Tears spill down my face, and I can’t stop them. My chest feels too full.

“Siren…” Killian looks stricken, his usually impassive face tightening with worry. “You should have used your safe word.”

I swallow hard, more tears leaking from my eyes. “I didn’t want to.”

Killian cradles my face in both hands, swiping the tears away gently. He drops his head, tilting my chin up.

For a heart wrenching second, I think he might actually kiss me. Despite all the things we’ve done together, he’s never done that before, and I don’t think I could take the first time it happens being right now.

So I take a step back, putting some space between us.

“Thank you,” I rasp. “For getting me out of my own head. I needed that.”

Before he can say anything else, I slip out of the shower and head to my room, wrapping a towel around myself as I go.
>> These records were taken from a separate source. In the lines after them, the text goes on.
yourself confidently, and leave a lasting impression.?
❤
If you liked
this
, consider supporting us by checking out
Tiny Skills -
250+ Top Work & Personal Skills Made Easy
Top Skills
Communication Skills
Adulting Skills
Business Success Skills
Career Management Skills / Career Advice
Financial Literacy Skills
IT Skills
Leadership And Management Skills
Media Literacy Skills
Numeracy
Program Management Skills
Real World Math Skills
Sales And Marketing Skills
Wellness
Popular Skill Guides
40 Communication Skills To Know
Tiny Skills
I close the door firmly, trying to block out everything. I need to get my shit together. I told myself I wasn’t going to fall to pieces over these guys and the shit they’re trying to pull, and I need to stick to that vow.

I have to.

But it’s harder than I thought.

I take deep breaths, pressing the heels of my hands against my closed eyes until I see stars in the darkness.

“Get it together,” I mutter to myself. “You don’t have a choice. Hold it the fuck together, Quinn.”

I stay like that until I feel a bit steadier, focusing on my breathing. When the urge to cry has passed, I yank open my dresser and start getting dressed. I’m not ready to go back downstairs and see if Nico and Atlas have come home yet, but I feel more steady than I did before, which is something.

A few minutes later, there’s a knock on the door. My shoulders immediately tense, certain it’s Killian coming to check on me.

I take another deep breath as I go to open it, already shaking my head and trying to put a smile on my face.

“I’m fine,” I say. “I was just feeling a little stressed out because of?—”

I break off when I realize that it’s not Killian after all. It’s Atlas, his expression excited and serious.

“We’ve got movement,” he tells me. “Silas is at the pawn shop.”